Trump disse que resolveria o problema diretamente com [le président russe Vladimir] Putin, isto é, acima das cabeças dos europeus e dos ucranianos. Putin provavelmente deixará isso acontecer. Mas parte da comitiva de Trump dir-lhe-á: “Se abandonarmos a Ucrânia, enviaremos um mau sinal à China. » A questão é se Trump considera a Ucrânia de maior importância estratégica para os Estados Unidos do que o Vietname ou o Afeganistão já foram. Não podemos descartar um cenário bastante brutal. Outro cenário consistiria em fazer com que os europeus enfrentassem as suas responsabilidades. “Você quer evitar uma invasão russa na Ucrânia? Envie suas tropas para lá para deter a Rússia! “, Trump poderia dizer. Que país europeu estaria então preparado para o fazer? Não há dúvida de que a Polónia, desde que não esteja sozinha, mas estariam os outros prontos para um confronto directo com a Rússia? Estou longe de ter certeza. Trump poderia, portanto, confrontar os europeus com as suas contradições.

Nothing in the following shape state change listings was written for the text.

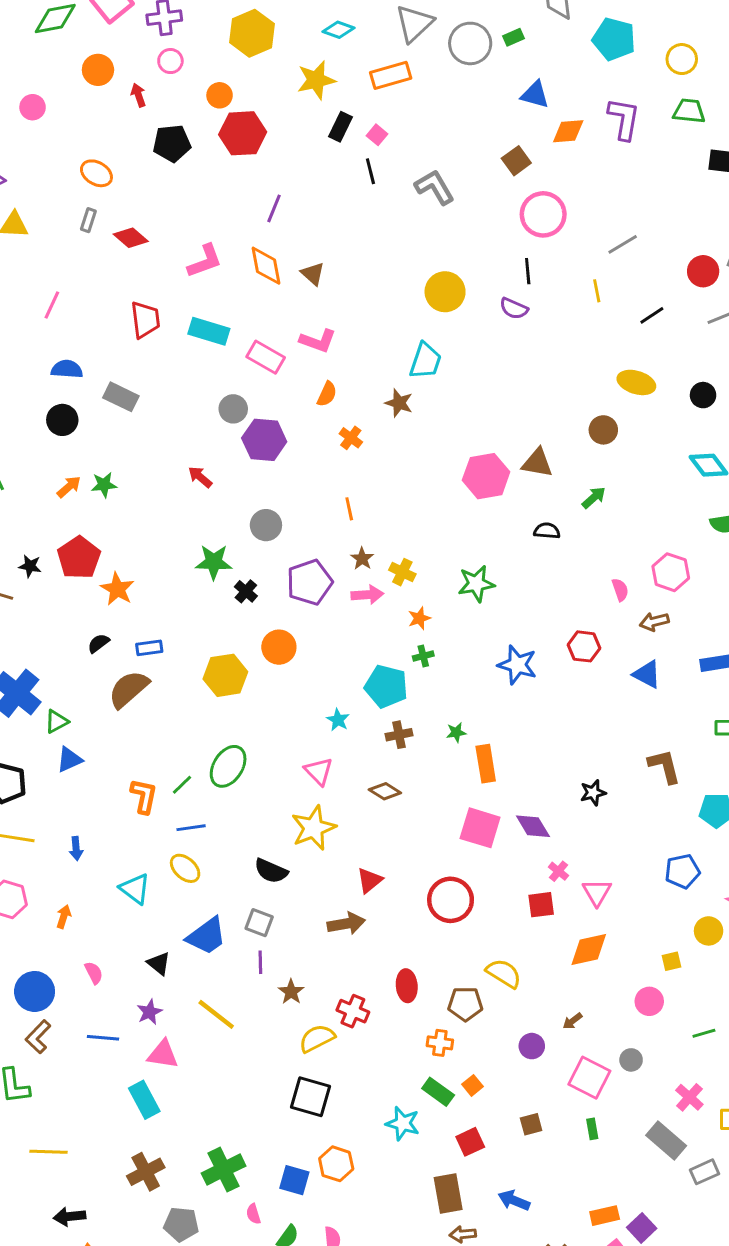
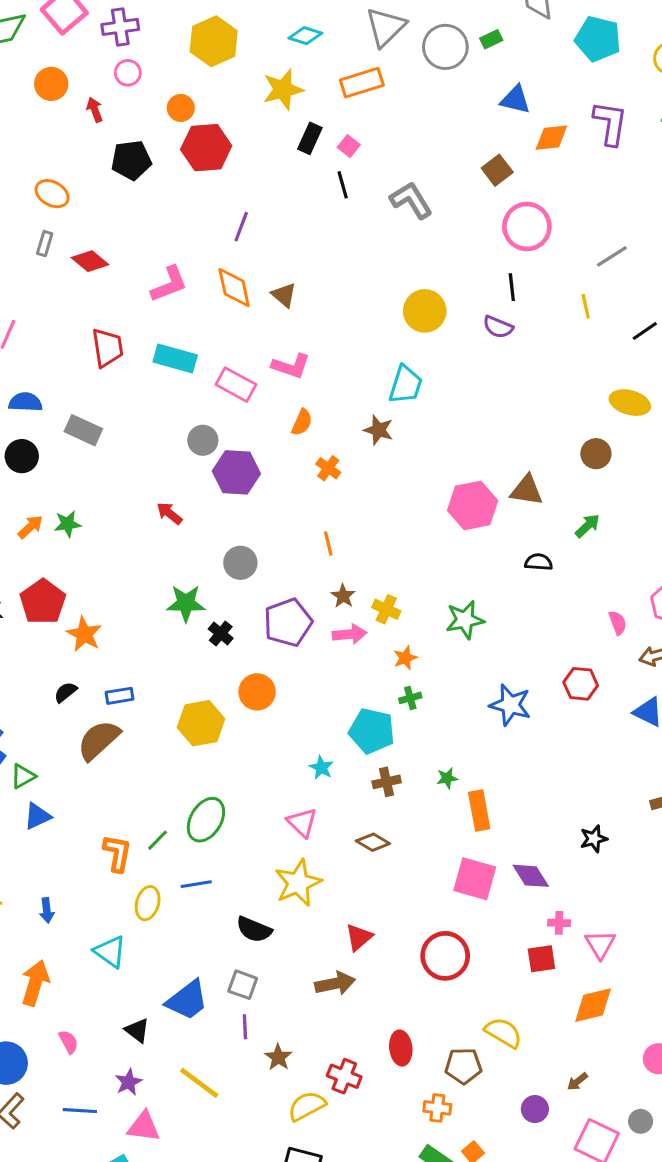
blue line: (191, 828) -> (196, 884), moved
yellow ellipse: (185, 868) -> (148, 903), moved, turned 64
pink cross: (558, 871) -> (559, 923), turned -36
orange arrow: (64, 917) -> (35, 983), size x1.8

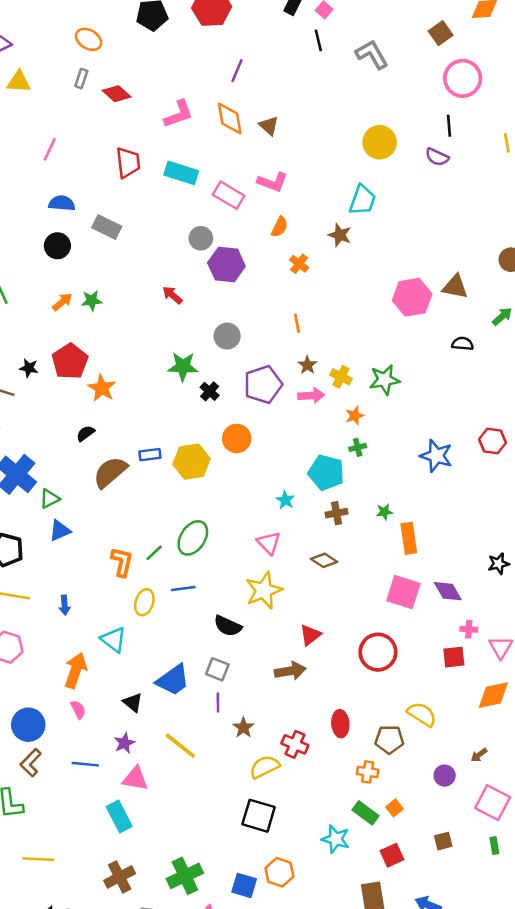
green star: (465, 620) -> (385, 380), moved
blue rectangle: (120, 696) -> (150, 455), moved
orange arrow: (35, 983) -> (76, 670), moved

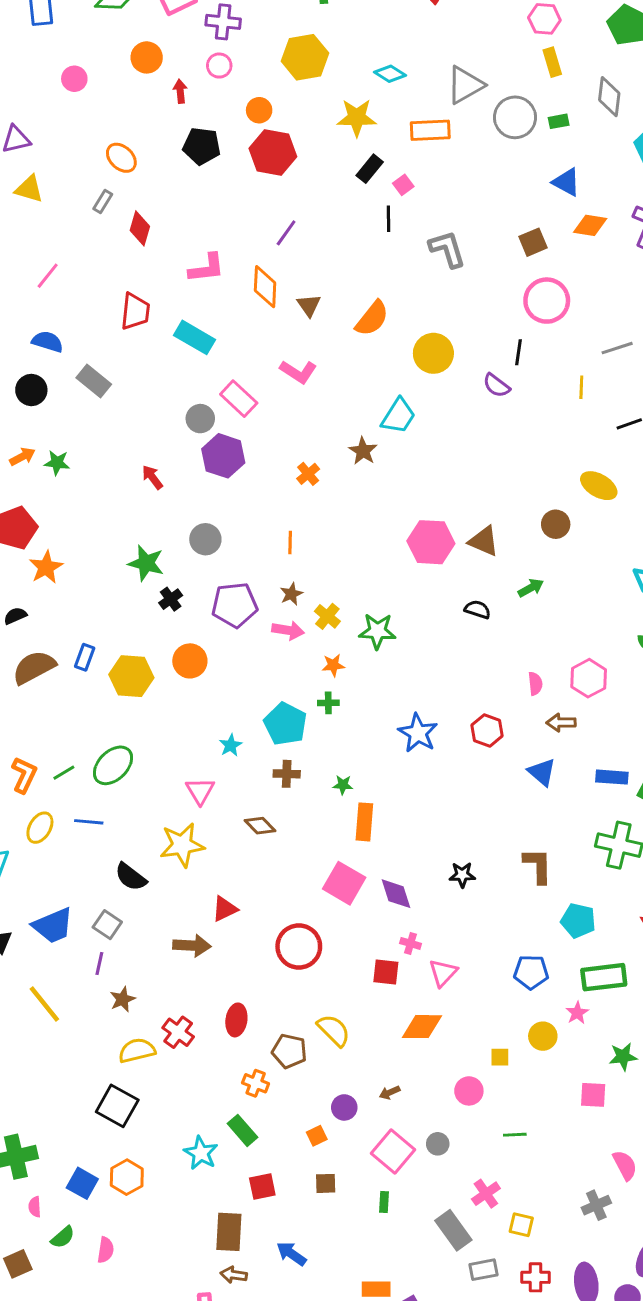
red diamond: (117, 94) -> (140, 228), turned 52
pink rectangle: (229, 195) -> (239, 399), moved
orange semicircle: (280, 227) -> (372, 318), moved, size x1.5
blue rectangle: (150, 455) -> (85, 657), turned -75
orange square: (395, 808) -> (317, 1136), moved

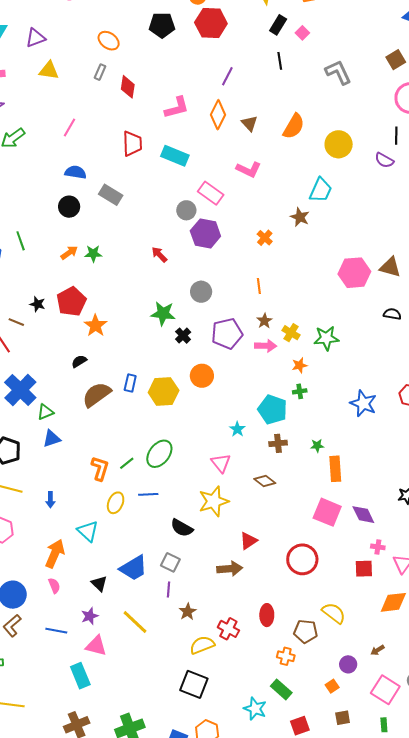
black line: (388, 219) -> (280, 61), moved
orange diamond: (265, 287) -> (218, 115), turned 32

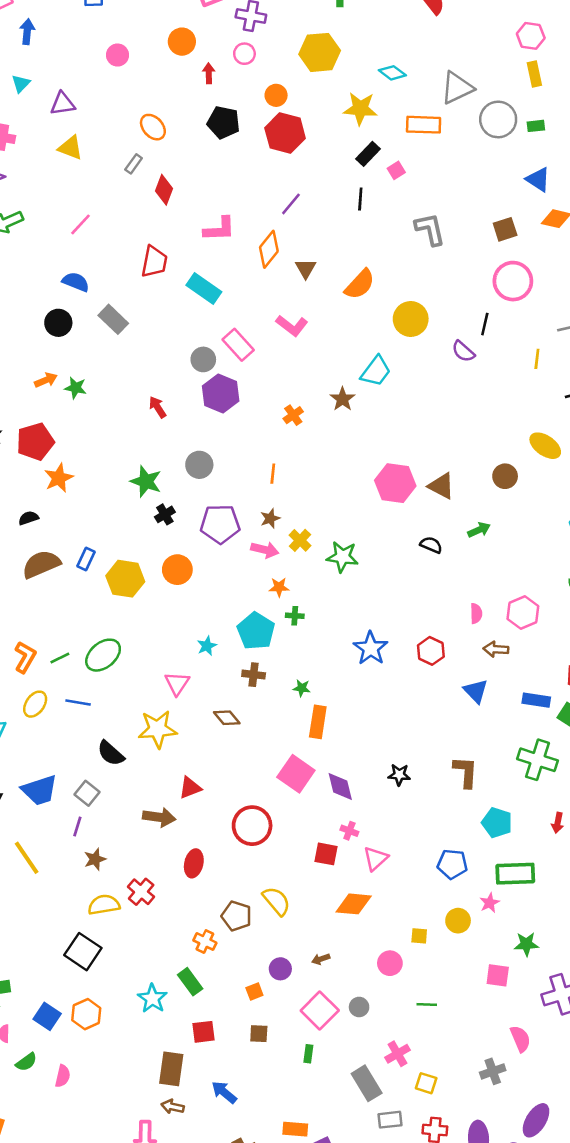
orange star: (300, 365) -> (279, 587), moved
red ellipse: (267, 615) -> (194, 863), moved

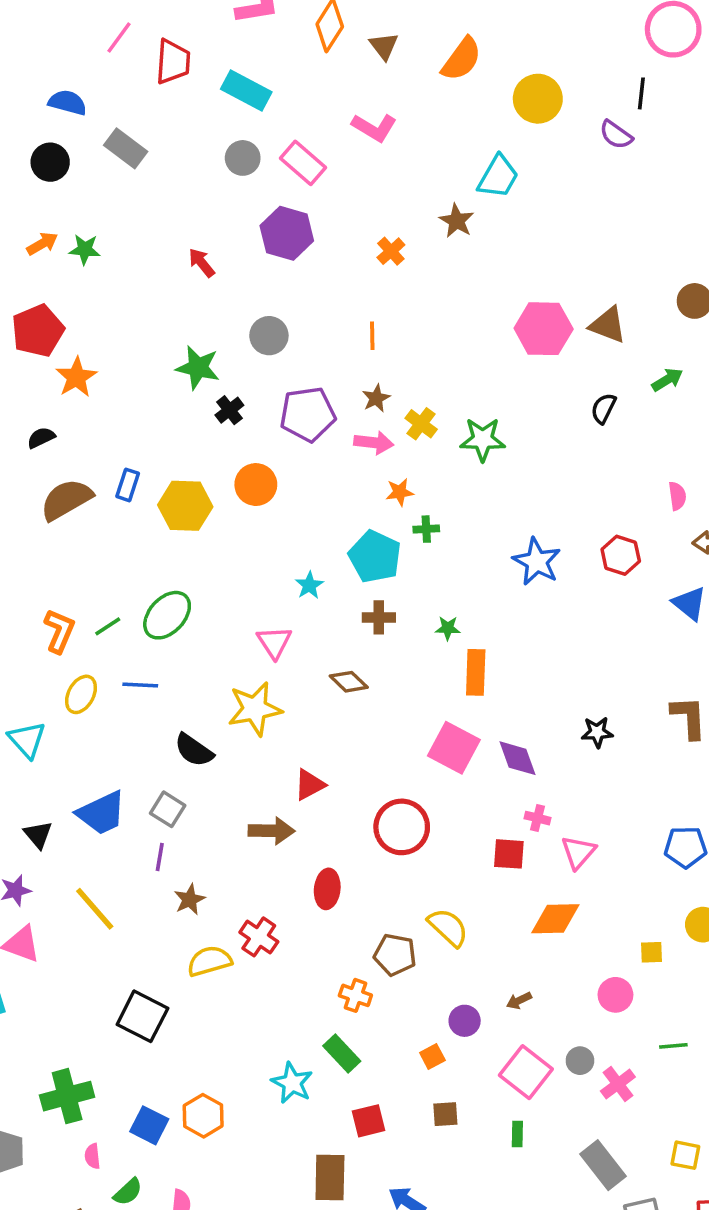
pink line: (80, 224) -> (119, 38), moved
gray circle: (203, 359) -> (243, 158), moved
black semicircle: (431, 545) -> (603, 408), turned -80
black square: (83, 952) -> (142, 1016), moved
pink cross: (398, 1054) -> (618, 1084), moved

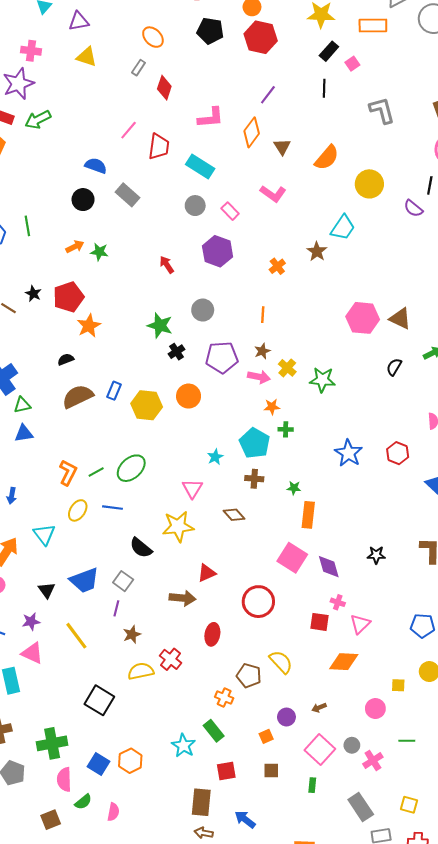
pink rectangle: (303, 163) -> (230, 211), size x0.7
pink semicircle: (92, 1156) -> (64, 779), size x1.6

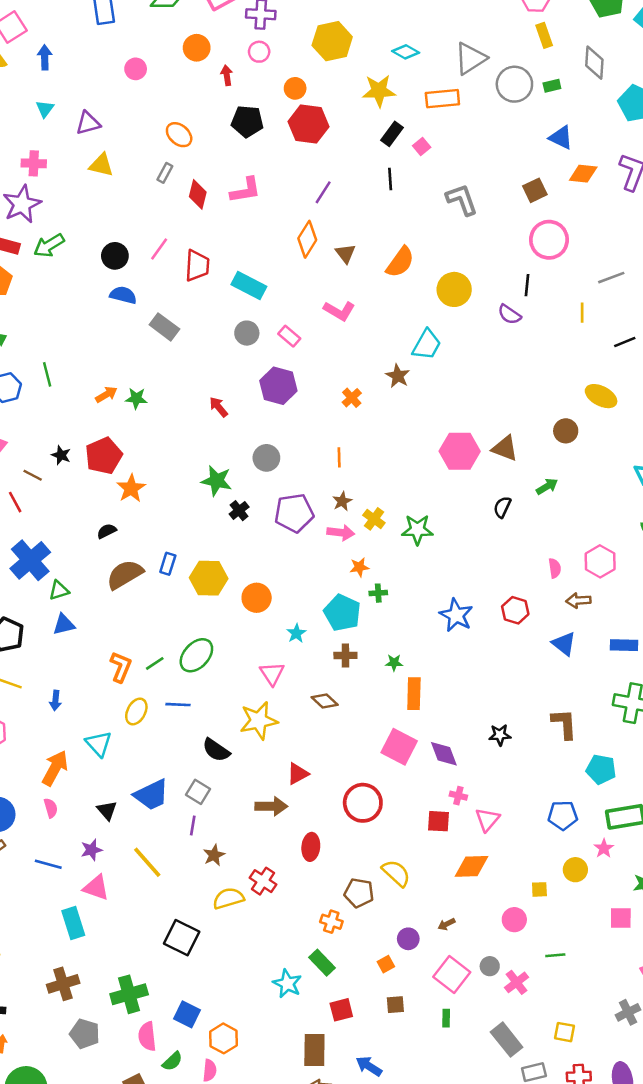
pink L-shape: (211, 118) -> (246, 190), moved
black circle: (83, 200) -> (115, 256), moved
orange circle: (189, 396) -> (257, 598), moved
orange hexagon: (130, 761) -> (224, 1038), moved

Se os Estados Unidos reduzirem drasticamente a sua ajuda à Ucrânia, estarão os europeus prontos para assumir o controlo?
Esta é uma questão política e operacional. Os europeus não têm as mesmas capacidades que os americanos no que diz respeito à observação e vigilância. O presidente [Emmanuel Macron] falou marcialmente de uma “economia de guerra”, mas isto pressupõe que os industriais tenham visibilidade suficiente para investir em novas fábricas. Isto está começando a acontecer, mas sem dúvida muito mais deveria ser feito. Depois, há o problema da vontade política. É aqui que surge uma possível divisão europeia. Uma das questões-chave é a Alemanha. Que lição aprenderá Berlim com a chegada de uma nova administração Trump? Isto será decisivo, porque sem a Alemanha será muito difícil mobilizar a União Europeia.